EXERCISE: Transcribe the data. Leave out nothing.

DATA EXCERPTS:
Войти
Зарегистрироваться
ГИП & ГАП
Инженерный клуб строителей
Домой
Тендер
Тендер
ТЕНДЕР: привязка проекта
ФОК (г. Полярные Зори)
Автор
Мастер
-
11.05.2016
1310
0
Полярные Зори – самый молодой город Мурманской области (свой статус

YOUR RESPONSE:
Войти
Зарегистрироваться
ГИП & ГАП
Инженерный клуб строителей
Домой
Тендер
Тендер
ТЕНДЕР: привязка проекта
ФОК (г. Полярные Зори)
Автор
Мастер
-
11.05.2016
1310
0
Полярные Зори – самый молодой город Мурманской области (свой статус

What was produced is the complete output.